Computer architecture
Table of contents
Introduction
The study of computer architecture focusses on both the hardware and the hardware-software interface that together provide an abstraction for software to build upon.
These notes cover digital design (briefly) and computer architecture, as well as data representation such as binary, floating point, and unicode.
Computer architecture
Modern computers are programmable digital machines that represent information (data and instructions) as binary numbers.
Most computers follow the Von Neumann architecture, that is they are stored-program computers (computers that store program instructions as numbers in memory) with the following components:
- A CPU (Central Processing Unit) containing an ALU and registers
- A Control Unit containing a program counter
- Memory
- External storage
- I/O devices (like a keyboard, monitor, etc.)
Translation hierarchy
The translation hierarchy is the hierarchy of components responsible for converting a program into a process running on a computer [1, P. 128].
The process for converting a program to machine code depends on the language the program is written in. For C, there are four steps:
- Compiler
- Assembler
- Linker
- Loader
Note: some systems combine phases to save time.
Compiler
A compiler converts a C program into an assembly language program.
Assembly language is a human-readable language that’s close to machine language code. For example:
add x1, x2, x3
Assembler
An assembler is a program that converts an assembly language program (input.s) into a machine language object file (output.o).

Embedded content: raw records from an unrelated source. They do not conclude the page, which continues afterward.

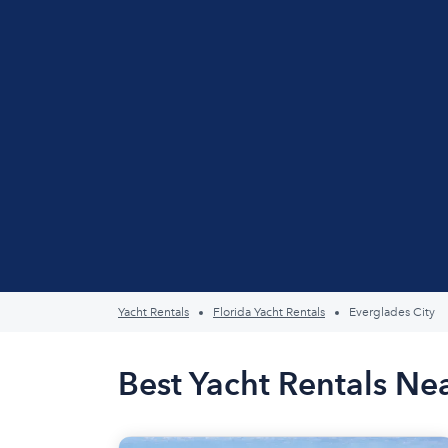
Yacht Rentals
Florida Yacht Rentals
Everglades City
Best Yacht Rentals Nea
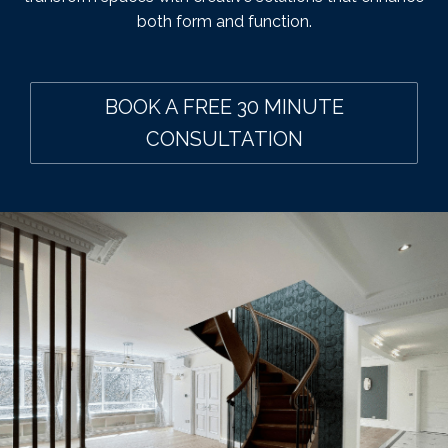
both form and function.
BOOK A FREE 30 MINUTE
CONSULTATION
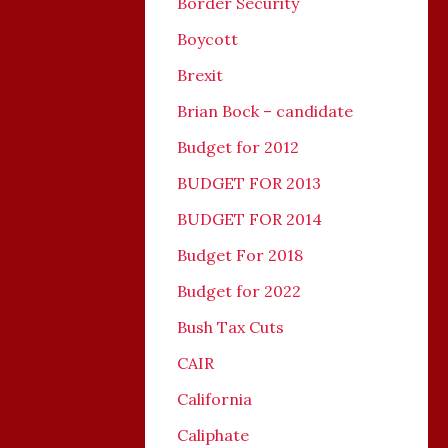
Border Security
Boycott
Brexit
Brian Bock – candidate
Budget for 2012
BUDGET FOR 2013
BUDGET FOR 2014
Budget For 2018
Budget for 2022
Bush Tax Cuts
CAIR
California
Caliphate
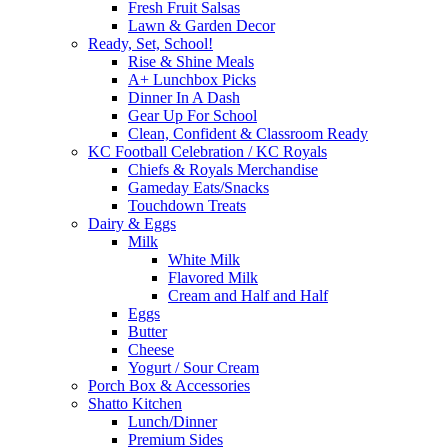
Fresh Fruit Salsas
Lawn & Garden Decor
Ready, Set, School!
Rise & Shine Meals
A+ Lunchbox Picks
Dinner In A Dash
Gear Up For School
Clean, Confident & Classroom Ready
KC Football Celebration / KC Royals
Chiefs & Royals Merchandise
Gameday Eats/Snacks
Touchdown Treats
Dairy & Eggs
Milk
White Milk
Flavored Milk
Cream and Half and Half
Eggs
Butter
Cheese
Yogurt / Sour Cream
Porch Box & Accessories
Shatto Kitchen
Lunch/Dinner
Premium Sides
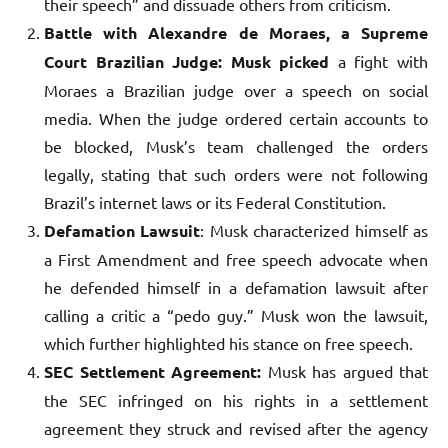
their speech” and dissuade others from criticism.
Battle with Alexandre de Moraes, a Supreme
Court Brazilian Judge: Musk picked
a fight with
Moraes a Brazilian judge over a speech on social
media. When the judge ordered certain accounts to
be blocked, Musk’s team challenged the orders
legally, stating that such orders were not following
Brazil’s internet laws or its Federal Constitution.
Defamation Lawsuit
: Musk characterized himself as
a First Amendment and free speech advocate when
he defended himself in a defamation lawsuit after
calling a critic a “pedo guy.” Musk won the lawsuit,
which further highlighted his stance on free speech.
SEC Settlement Agreement:
Musk has argued that
the SEC infringed on his rights in a settlement
agreement they struck and revised after the agency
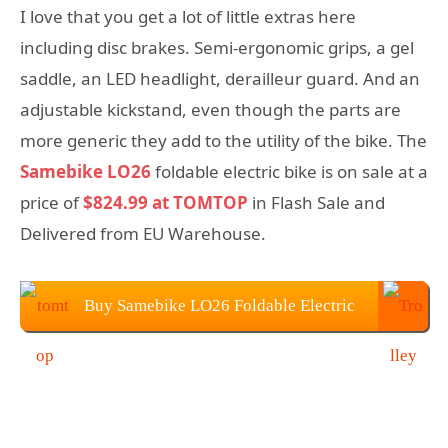
I love that you get a lot of little extras here
including disc brakes. Semi-ergonomic grips, a gel
saddle, an LED headlight, derailleur guard. And an
adjustable kickstand, even though the parts are
more generic they add to the utility of the bike. The
Samebike LO26
foldable electric bike is on sale at a
price of
$824.99 at TOMTOP
in Flash Sale and
Delivered from EU Warehouse.
Buy Samebike LO26 Foldable Electric
Bike From TOMTOP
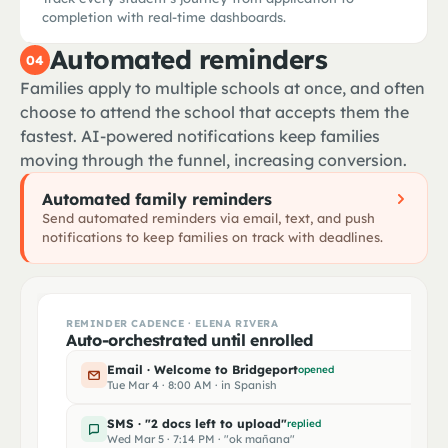
Algebra II
P3
Alg
MASTER AGREEMENT · SPRING 2026
completion with real-time dashboards.
Marcus Rivera · 50 expected hours
Biology + lab
P4
Mr. Patel
Automated reminders
04
RP
Matched
10th grade advisor · 504 case mgr
Spanish II
P5
trained
Families apply to multiple schools at once, and often
STUDENT
Marcus Rivera
CASELOAD
SUBJECTS
MATCH SCORE
ENROLLMENT FUNNEL · FALL 2026
choose to attend the school that accepts them the
PE & Health
P6
19 / 22
World Hist · Civics
0.94
Real-time status across 487 families
fastest. AI-powered notifications keep families
Inquired
PARENT · ELENA RIVERA
moving through the funnel, increasing conversion.
Elena Rivera
Applied
Automated family reminders
Reviewed
312
TEACHER OF RECORD · MR. PATEL
Send automated reminders via email, text, and push
Raj Patel
notifications to keep families on track with deadlines.
Accepted
228
Enrolled
189
Cryptographically sealed · ESIGN/UETA compliant
BIGGEST DROP-OFF
REMINDER CADENCE · ELENA RIVERA
Accepted → Enrolled · 17% leak
Auto-orchestrated until enrolled
Email · Welcome to Bridgeport
opened
Tue Mar 4 · 8:00 AM · in Spanish
SMS · "2 docs left to upload"
replied
Wed Mar 5 · 7:14 PM · "ok mañana"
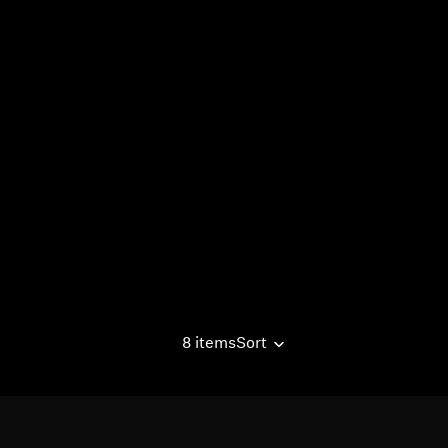
8 items
Sort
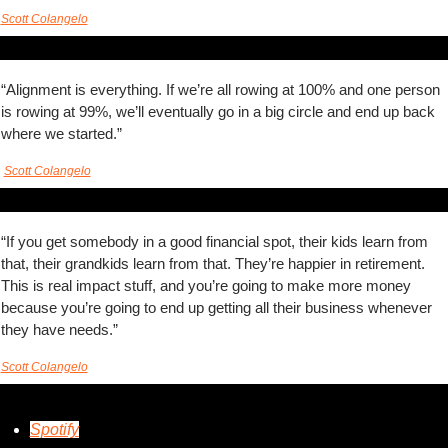
Scott Colangelo
“Alignment is everything. If we’re all rowing at 100% and one person 
is rowing at 99%, we’ll eventually go in a big circle and end up back 
where we started.” 
Scott Colangelo
“If you get somebody in a good financial spot, their kids learn from 
that, their grandkids learn from that. They’re happier in retirement. 
This is real impact stuff, and you’re going to make more money 
because you’re going to end up getting all their business whenever 
they have needs.”  
Scott Colangelo
Spotify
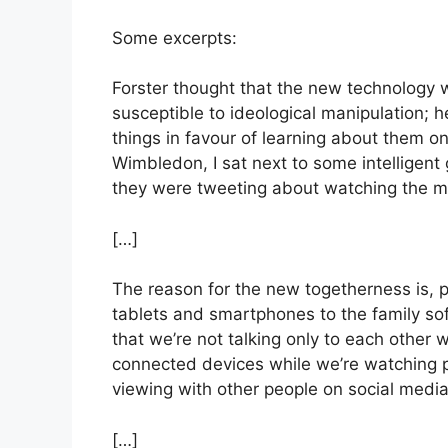
Some excerpts:
Forster thought that the new technology 
susceptible to ideological manipulation; 
things in favour of learning about them onl
Wimbledon, I sat next to some intelligen
they were tweeting about watching the m
[…]
The reason for the new togetherness is, pa
tablets and smartphones to the family sof
that we’re not talking only to each other wh
connected devices while we’re watching p
viewing with other people on social media 
[…]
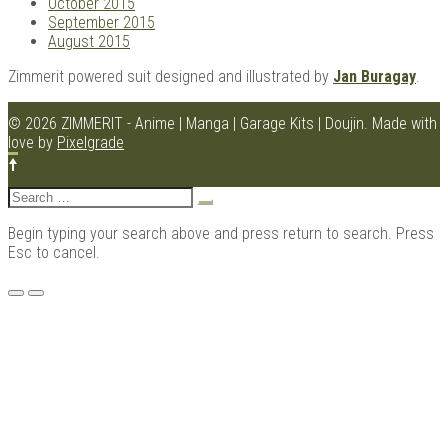
October 2015
September 2015
August 2015
Zimmerit powered suit designed and illustrated by
Jan Buragay
.
© 2026 ZIMMERIT - Anime | Manga | Garage Kits | Doujin.
Made with
love by
Pixelgrade
Search
for:
Begin typing your search above and press return to search. Press
Esc to cancel.
Menu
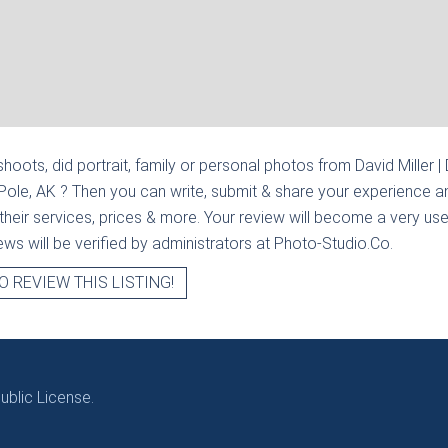
hoots, did portrait, family or personal photos from
David Miller |
 Pole, AK
? Then you can write, submit & share your experience a
heir services, prices & more. Your review will become a very usef
views will be verified by administrators at Photo-Studio.Co.
O REVIEW THIS LISTING!
blic License.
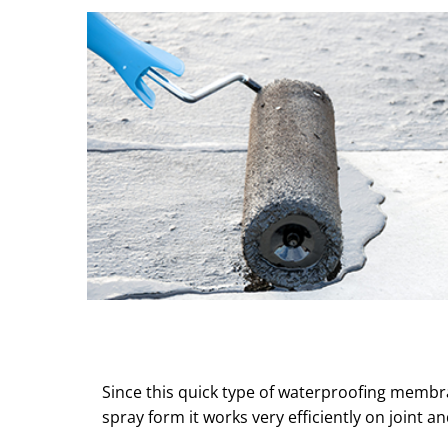
Since this quick type of waterproofing membr
spray form it works very efficiently on joint an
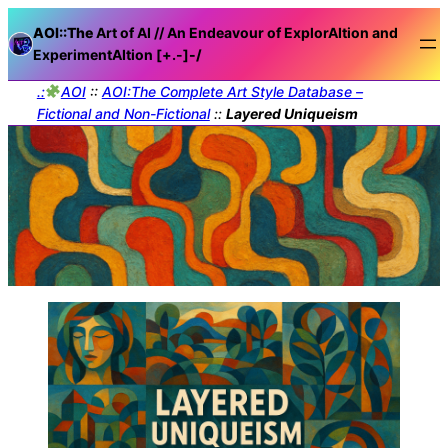
AOI::The
Art of AI // An Endeavour of ExplorAItion and
ExperimentAItion [+.-]
-/
.:
AOI
::
AOI:The Complete Art Style Database –
Fictional and Non-Fictional
::
Layered Uniqueism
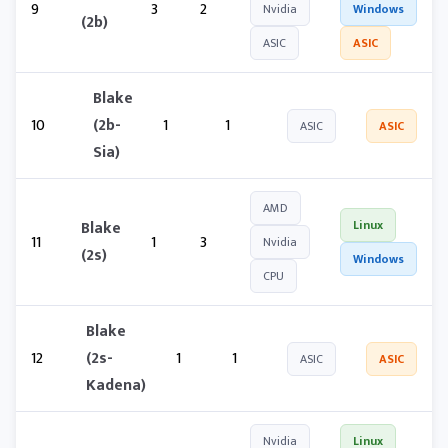
9
3
2
Nvidia
Windows
(2b)
ASIC
ASIC
Blake
10
(2b-
1
1
ASIC
ASIC
Sia)
AMD
Blake
Linux
11
1
3
Nvidia
(2s)
Windows
CPU
Blake
12
(2s-
1
1
ASIC
ASIC
Kadena)
Nvidia
Linux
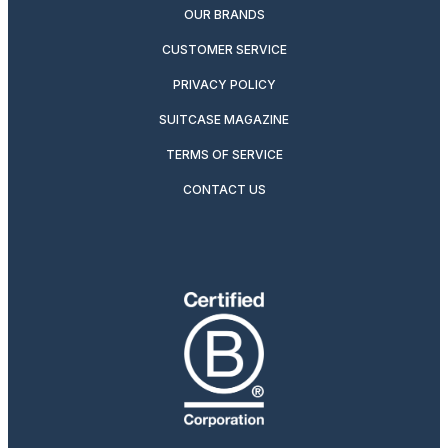
OUR BRANDS
CUSTOMER SERVICE
PRIVACY POLICY
SUITCASE MAGAZINE
TERMS OF SERVICE
CONTACT US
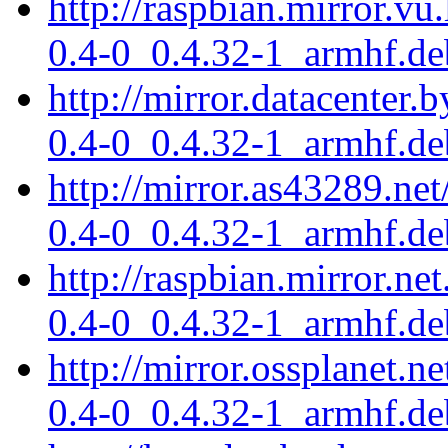
http://raspbian.mirror.vu
0.4-0_0.4.32-1_armhf.de
http://mirror.datacenter.
0.4-0_0.4.32-1_armhf.de
http://mirror.as43289.net
0.4-0_0.4.32-1_armhf.de
http://raspbian.mirror.ne
0.4-0_0.4.32-1_armhf.de
http://mirror.ossplanet.n
0.4-0_0.4.32-1_armhf.de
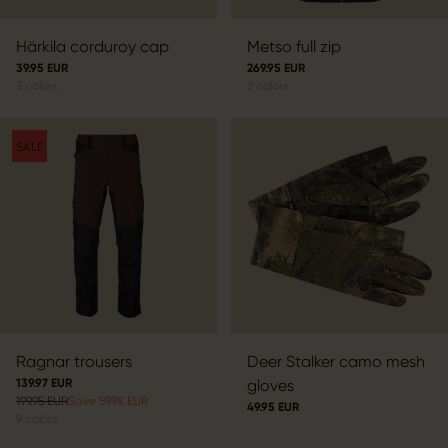
Härkila corduroy cap
Metso full zip
39.95 EUR
269.95 EUR
3
colors
2
colors
SALE
Ragnar trousers
Deer Stalker camo mesh
139.97 EUR
gloves
199.95 EUR
Save 59.98 EUR
49.95 EUR
9
colors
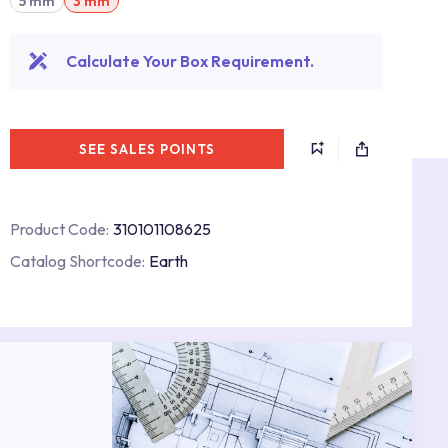
5 mm
3 mm
Calculate Your Box Requirement.
SEE SALES POINTS
Product Code:
310101108625
Catalog Shortcode:
Earth
s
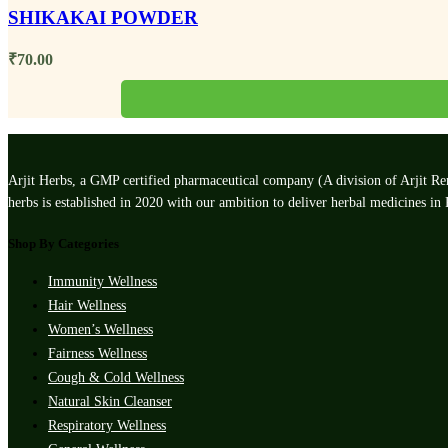
SHIKAKAI POWDER
₹
70.00
Arjit Herbs, a GMP certified pharmaceutical company (A division of Arjit Rem
herbs is established in 2020 with our ambition to deliver herbal medicines in
Shop By Categories
Immunity Wellness
Hair Wellness
Women’s Wellness
Fairness Wellness
Cough & Cold Wellness
Natural Skin Cleanser
Respiratory Wellness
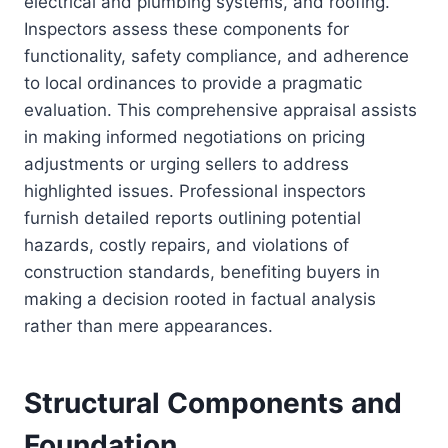
electrical and plumbing systems, and roofing.
Inspectors assess these components for
functionality, safety compliance, and adherence
to local ordinances to provide a pragmatic
evaluation. This comprehensive appraisal assists
in making informed negotiations on pricing
adjustments or urging sellers to address
highlighted issues. Professional inspectors
furnish detailed reports outlining potential
hazards, costly repairs, and violations of
construction standards, benefiting buyers in
making a decision rooted in factual analysis
rather than mere appearances.
Structural Components and
Foundation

Machine code is the binary instructions that are fetched and executed by a processor.
An object file contains:
- An object file header describing the size and position of other parts of the file.
- A text segment containing the machine language code.
- A data segment containing static data.
- A relocation table which lists position-dependent instructions and data words whose addresses must be updated when the loader relocates the program.
- A symbol table which contains labels that haven’t been identified, like external references.
Assemblers also expand pseudoinstructions—assembly language instructions that don’t correspond to machine language instructions—into machine instructions, as well as performing other utility transformations, like splitting large constants into multiple instructions.
There are often two passes in an assembler:
- Build a symbol table and expand pseudoinstructions.
- Generate machine code (using symbol table to resolve local labels).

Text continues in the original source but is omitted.